I russi scrivono ancora, ma l'ultimo grande scrittore russo ha deposto la penna a fine '800.

Hal BarGioco del calcioks guarda sorridendo il suo ultimo disegno e finisce l'epoca d'oro di Paperino e zio Paperone.

Ci saranno ancora Stanllio e Ollio? No, impossibile: Hollywood ha avuto il suo tempo e il suo luogo.

Presto vedremo i campi di calcio in plastica. Le ragazze pon-pon suoneranno la trombetta per fermare il gioco ed entrare in campo: pubblicità dello sciroppo. Gli spettatori saranno pagati per riempire gli stadi e il regista della tv li comanderà: insultare, applaudire, fare la ola, invadere il campo. C'era una volta il gioco del calcio e non si potevano sostituire i giocatori infortunati.  Quando si infortunava il portiere, tra la disperazione dei tifosi e la vergogna degli avversari, il centravanti indossava la maglia nera col numero uno. Tra grandi applausi  il portiere si avviava agli spogliatoi e il centravanti a difender la porta. Il massimo del brivido si poteva ottenere quando poco dopo si fosse azzoppato un terzino avversario. Il difensore veniva spedito all'ala sinistra ove se ne stava  trascurato. Troppo trascurato. Ecco che riceve un lungo lancio in contropiede di alleggerimento, riesce a stoppare  col petto, percorre come Milziade i cinquanta metri che lo separano dalla porta, segna il primo e ultimo gol della sua carriera. Questo era il gioco del calcio e voi che non lo avete visto non sapete cosa è la gioia di sognare. _

 

                                                                                  IL TIFOSO  

La testuggine verde è immobile in mezzo alla strada. Alla fine della partita Giovanni se ne torna a casa a piedi come era venuto. L’ampio viale che dallo Stadio Olimpico  porta al Tevere si gode le evoluzioni aeree degli storni. Al Napoli hanno annullato un gol forse regolare, ma nessuno se l’è presa più di tanto. Gli arbitri si cullano nello scirocco quando la Lazio gioca in casa, lo sanno tutti, niente di personale. Quest’anno la Lazio vince il suo primo scudetto, tutto il popolo romano allo stadio soffia sul pallone verso la porta nemica. Giovanni ha comprato il biglietto dal bagarino sotto ai pini, venti minuti prima del fischio comincia la svendita a prezzi stracciati. Giovanni è favorevole al libero mercato, specie la domenica a quest’ora.
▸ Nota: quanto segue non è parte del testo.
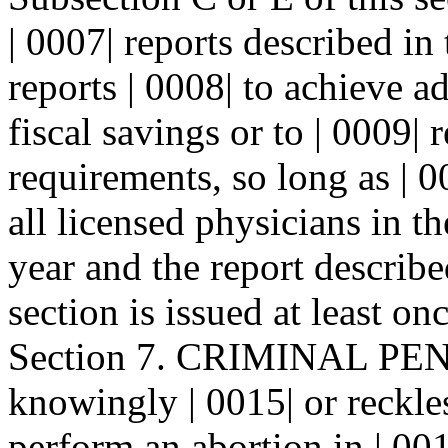
| 0007| reports described in
reports | 0008| to achieve a
fiscal savings or to | 0009|
requirements, so long as | 0
all licensed physicians in th
year and the report describe
section is issued at least on
Section 7. CRIMINAL PEN
knowingly | 0015| or reckle
perform an abortion in | 00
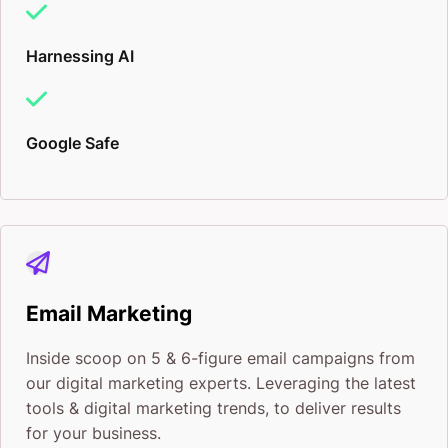
stuffing, clunky descriptions, and tired buzzwords.
SEO is a big part of the equation, but true brand
Harnessing AI
visibility lives in the minds and hearts of your
customers and clients. Like dating, it’s about making
Google Safe
that first impression, so they keep coming back to
you for that second and third experience!
Here’s how I build your brand up for optimum
visibility and stickiness:
Email Marketing
Search Engine Marketing
Inside scoop on 5 & 6-figure email campaigns from
our digital marketing experts. Leveraging the latest
Organic traffic can only get you so far. Getting your
tools & digital marketing trends, to deliver results
brand to the top of your industry’s result pages may
for your business.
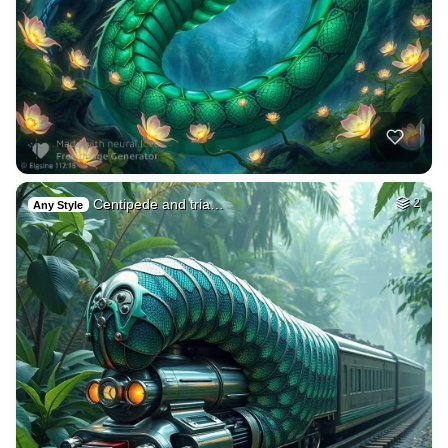
Centipede and tria…
2
Any Style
Dentro la testuggine si agita la rabbia e la paura, i ragazzi sono armati solo di manganello, il caposquadra panciuto e baffuto è come un padre – Calmi, stiamo calmi . –

Gorilla sbuca da dietro al pullman. Un pullman pieno di tifosi laziali venuti dalla Ciociaria. Tornano a casa contenti, stasera si canta e si beve, la Lazio ha battuto il Napoli 2-1. Gorilla percorre lento la fiancata del pullman, ora ha trovato il punto giusto e sferra un primo calcio alla lamiera, poi un altro poi un altro. Silenzio. Si sentono le acque del Tevere sotto al ponte. Gli storni seguono il loro caposquadra nel loop, sono a un millimetro l’uno dall’altro non si possono distrarre.

Finito il lavoro, Gorilla  ne va per i fatti suoi, appena uno sguardo dietro, come colui che uscito al mattino dal manicomio criminale d’Aversa voglia rientrare per la cena, ma senza fretta.